→ Work required
Quote exactly, and only, the lines of the material below from the line with "Planteamos un tren" through the line with "territorio y no".

Data to examine below:

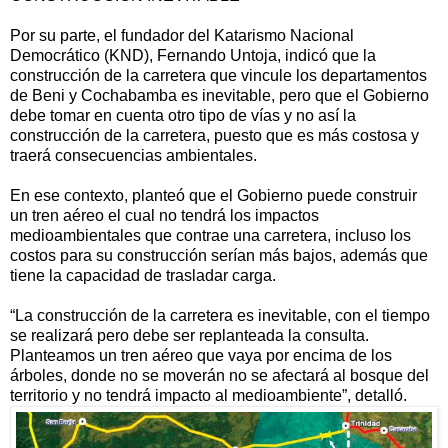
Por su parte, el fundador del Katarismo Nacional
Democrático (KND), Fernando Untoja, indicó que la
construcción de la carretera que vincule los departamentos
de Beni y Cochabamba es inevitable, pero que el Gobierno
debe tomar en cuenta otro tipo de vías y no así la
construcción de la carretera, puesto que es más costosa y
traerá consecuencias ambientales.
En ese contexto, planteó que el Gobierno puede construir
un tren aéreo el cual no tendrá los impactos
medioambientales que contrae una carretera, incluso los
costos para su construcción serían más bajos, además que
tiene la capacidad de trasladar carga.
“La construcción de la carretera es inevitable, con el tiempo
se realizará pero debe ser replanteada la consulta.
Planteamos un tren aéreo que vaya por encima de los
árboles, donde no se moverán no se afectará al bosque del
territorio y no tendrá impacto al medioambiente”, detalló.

End of Data to examine.
Data to examine below:

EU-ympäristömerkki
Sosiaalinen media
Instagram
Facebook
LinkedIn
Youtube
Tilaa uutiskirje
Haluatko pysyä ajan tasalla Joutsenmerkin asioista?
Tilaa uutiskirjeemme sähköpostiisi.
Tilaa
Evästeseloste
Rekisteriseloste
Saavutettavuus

End of Data to examine.
Data to examine below:

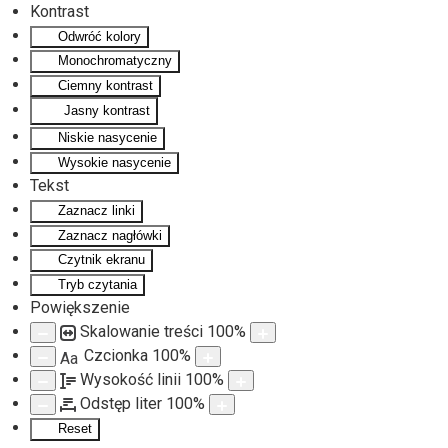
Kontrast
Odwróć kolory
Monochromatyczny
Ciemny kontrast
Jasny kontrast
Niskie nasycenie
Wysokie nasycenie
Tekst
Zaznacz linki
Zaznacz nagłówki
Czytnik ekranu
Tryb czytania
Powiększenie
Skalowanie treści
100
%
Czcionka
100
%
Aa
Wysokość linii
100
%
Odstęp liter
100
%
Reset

End of Data to examine.

→ Response below
Planteamos un tren aéreo que vaya por encima de los
árboles, donde no se moverán no se afectará al bosque del
territorio y no tendrá impacto al medioambiente”, detalló.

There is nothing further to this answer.